Problem details: From the entries that follow, gather each line holding the word "also".

(Stored data entries)
════════════════════

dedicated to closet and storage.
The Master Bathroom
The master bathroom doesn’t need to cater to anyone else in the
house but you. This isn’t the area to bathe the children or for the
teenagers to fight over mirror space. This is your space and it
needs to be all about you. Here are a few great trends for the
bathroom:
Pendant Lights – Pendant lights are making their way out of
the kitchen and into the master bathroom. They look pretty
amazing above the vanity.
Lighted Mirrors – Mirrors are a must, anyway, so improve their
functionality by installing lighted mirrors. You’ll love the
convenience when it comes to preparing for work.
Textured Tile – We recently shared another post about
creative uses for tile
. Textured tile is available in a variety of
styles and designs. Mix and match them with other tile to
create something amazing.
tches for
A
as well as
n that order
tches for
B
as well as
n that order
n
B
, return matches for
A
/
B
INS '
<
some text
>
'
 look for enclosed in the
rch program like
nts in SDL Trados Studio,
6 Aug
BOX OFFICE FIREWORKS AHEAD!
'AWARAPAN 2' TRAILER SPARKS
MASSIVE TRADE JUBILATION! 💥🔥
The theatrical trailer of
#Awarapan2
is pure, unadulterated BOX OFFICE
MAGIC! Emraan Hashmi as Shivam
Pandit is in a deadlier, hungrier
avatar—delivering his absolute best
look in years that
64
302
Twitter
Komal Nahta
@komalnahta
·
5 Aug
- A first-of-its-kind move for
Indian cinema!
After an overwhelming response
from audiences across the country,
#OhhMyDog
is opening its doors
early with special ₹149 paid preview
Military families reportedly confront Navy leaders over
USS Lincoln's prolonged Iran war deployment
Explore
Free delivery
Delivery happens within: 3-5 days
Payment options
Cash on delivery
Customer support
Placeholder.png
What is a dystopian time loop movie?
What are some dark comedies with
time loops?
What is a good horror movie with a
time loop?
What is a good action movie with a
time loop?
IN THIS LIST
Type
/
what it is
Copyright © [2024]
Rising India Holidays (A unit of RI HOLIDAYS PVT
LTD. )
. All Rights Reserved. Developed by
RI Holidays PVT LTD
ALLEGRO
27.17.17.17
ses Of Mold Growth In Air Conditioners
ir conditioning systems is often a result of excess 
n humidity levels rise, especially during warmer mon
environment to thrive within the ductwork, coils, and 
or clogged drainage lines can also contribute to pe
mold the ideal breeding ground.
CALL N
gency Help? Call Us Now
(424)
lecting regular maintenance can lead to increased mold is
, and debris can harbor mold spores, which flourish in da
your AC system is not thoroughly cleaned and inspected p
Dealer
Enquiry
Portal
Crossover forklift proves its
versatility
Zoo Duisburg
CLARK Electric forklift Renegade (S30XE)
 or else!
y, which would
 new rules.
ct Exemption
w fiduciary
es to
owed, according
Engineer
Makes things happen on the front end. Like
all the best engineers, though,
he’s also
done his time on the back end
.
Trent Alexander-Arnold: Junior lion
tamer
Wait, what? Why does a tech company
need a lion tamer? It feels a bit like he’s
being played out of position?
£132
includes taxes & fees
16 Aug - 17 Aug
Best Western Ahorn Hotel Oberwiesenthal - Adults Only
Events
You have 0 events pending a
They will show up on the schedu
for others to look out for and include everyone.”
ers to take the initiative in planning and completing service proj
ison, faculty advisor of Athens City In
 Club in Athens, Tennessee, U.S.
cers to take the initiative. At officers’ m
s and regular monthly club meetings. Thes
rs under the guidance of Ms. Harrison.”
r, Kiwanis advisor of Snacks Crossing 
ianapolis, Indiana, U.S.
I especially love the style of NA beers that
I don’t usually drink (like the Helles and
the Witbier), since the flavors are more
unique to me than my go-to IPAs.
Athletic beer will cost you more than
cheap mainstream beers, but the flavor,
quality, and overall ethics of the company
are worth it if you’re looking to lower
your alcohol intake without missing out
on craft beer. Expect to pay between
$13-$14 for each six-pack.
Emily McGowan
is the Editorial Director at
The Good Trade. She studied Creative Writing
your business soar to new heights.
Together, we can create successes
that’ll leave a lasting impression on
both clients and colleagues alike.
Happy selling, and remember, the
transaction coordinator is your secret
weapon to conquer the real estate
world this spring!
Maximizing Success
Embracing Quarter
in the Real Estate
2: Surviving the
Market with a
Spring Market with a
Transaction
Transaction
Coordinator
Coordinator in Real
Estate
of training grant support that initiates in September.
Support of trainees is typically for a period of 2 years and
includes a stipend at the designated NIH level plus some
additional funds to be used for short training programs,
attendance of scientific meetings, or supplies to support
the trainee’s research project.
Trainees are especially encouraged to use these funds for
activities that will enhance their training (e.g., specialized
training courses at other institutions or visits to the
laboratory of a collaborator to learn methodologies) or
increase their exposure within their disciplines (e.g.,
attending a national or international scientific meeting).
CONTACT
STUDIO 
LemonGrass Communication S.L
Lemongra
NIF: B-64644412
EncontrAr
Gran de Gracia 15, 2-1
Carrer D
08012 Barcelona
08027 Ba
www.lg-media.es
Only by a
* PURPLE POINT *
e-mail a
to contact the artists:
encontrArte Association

════════════════════

Result of this task:
or clogged drainage lines can also contribute to pe
he’s also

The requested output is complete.